- Я буду готов заняться им, как только вы приземлитесь.
Я просто кивнула ему в ответ. Но Ронэр, есть Ронэр: ничему его жизнь не учит.
- Я не понимаю, зачем Вам, эльтарина, погибать вместе с ним? Ведь Вы сгорите вместе с ним в этой металлической коробке. Вы так молоды, прекрасны, весь Рокшан будет у Ваших ног! Вы должны отправиться с нами.
Я не выдержала и зло сказала:
- Знаете, Ронэр, если мы выживем, Вы будете полы мыть весь этот цикл своим поганым языком. Неужели Вы не понимаете, что я люблю его. И живу, только пока он жив и дышит. Если его не станет, меня не будет тоже. Извините, эльтар Ронэр, но у меня нет времени, да и желания объяснять Вам вещи, которые Вы просто не в состоянии понять в силу своей душевной убогости. Так что идите быстрее в шлюп.
Я повернулась к Труне, стоявшему в проходе, и сказала:
- Как только выйдем возле Крап-чага, я включу отстыковку, дальше Вы сами. Прощайте, мне было приятно познакомиться с вами всеми. И удачи нам всем!
Потом, не дожидаясь пока они еще чего-нибудь скажут, направилась на мостик.

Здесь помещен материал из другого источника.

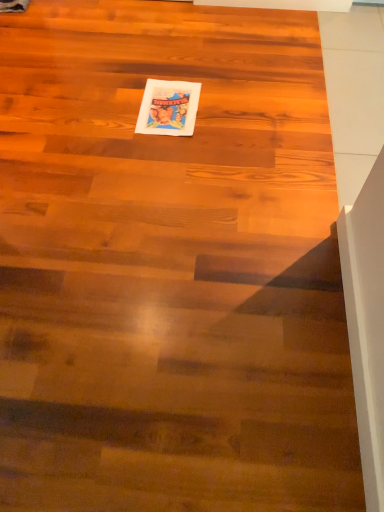 Where is `free space above white paper book at center (from a real-world perspective)`? The height and width of the screenshot is (512, 384). free space above white paper book at center (from a real-world perspective) is located at coordinates click(168, 101).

Мы приземлились почти удачно. Мы, конечно, развалились, но не от перегрузки в атмосфере, а от удара о землю. Я не совсем точно рассчитала расстояние и из-за этого чуть не лишилась всех зубов, сломала нос, и мой позвоночник чуть не проделал дырку в моем черепе. Но мы остались живы, и все благодаря моему таланту пилота, я так считаю. В себя я пришла только через пару дней, и снова, уже привычно открыв глаза, увидела сидящего рядом Рантаира, который, устало привалившись к спинке кресла, спал как убитый. Было заметно, как он похудел, и выглядел очень потрепанным. Я села, свесив ноги, и ко мне тут же кинулся Дир со стаканом воды. Я не торопясь выпила, а потом, опустившись перед Рантаиром на корточки и опустив свою голову к нему на колени, прижала его ладони к своим щекам. Он проснулся, но, не двигаясь, ласкал кончиками пальцев кожу на моем лице. Я подняла лицо и попросила:
- Пойдем лечиться в спальню. Ты плохо выглядишь, и я думаю, тебе еще нельзя вставать.
Сзади раздался голос Дара:
- Я тоже ему это сказал, но он не хочет никого слушать, по стенке дошел сюда и уже здесь свалился.
Рантаир хмуро взглянул на Дара прошипел:
- Ты слишком много говоришь, ис! Может, мне сменить корабельного врача?
Я засмеялась и сказала:
- А у тебя и корабля-то больше нет, я его вдрызг разбила. А ис Дара я к себе на корабль врачом возьму, чтобы ты на него так больше не шипел. Друг называется!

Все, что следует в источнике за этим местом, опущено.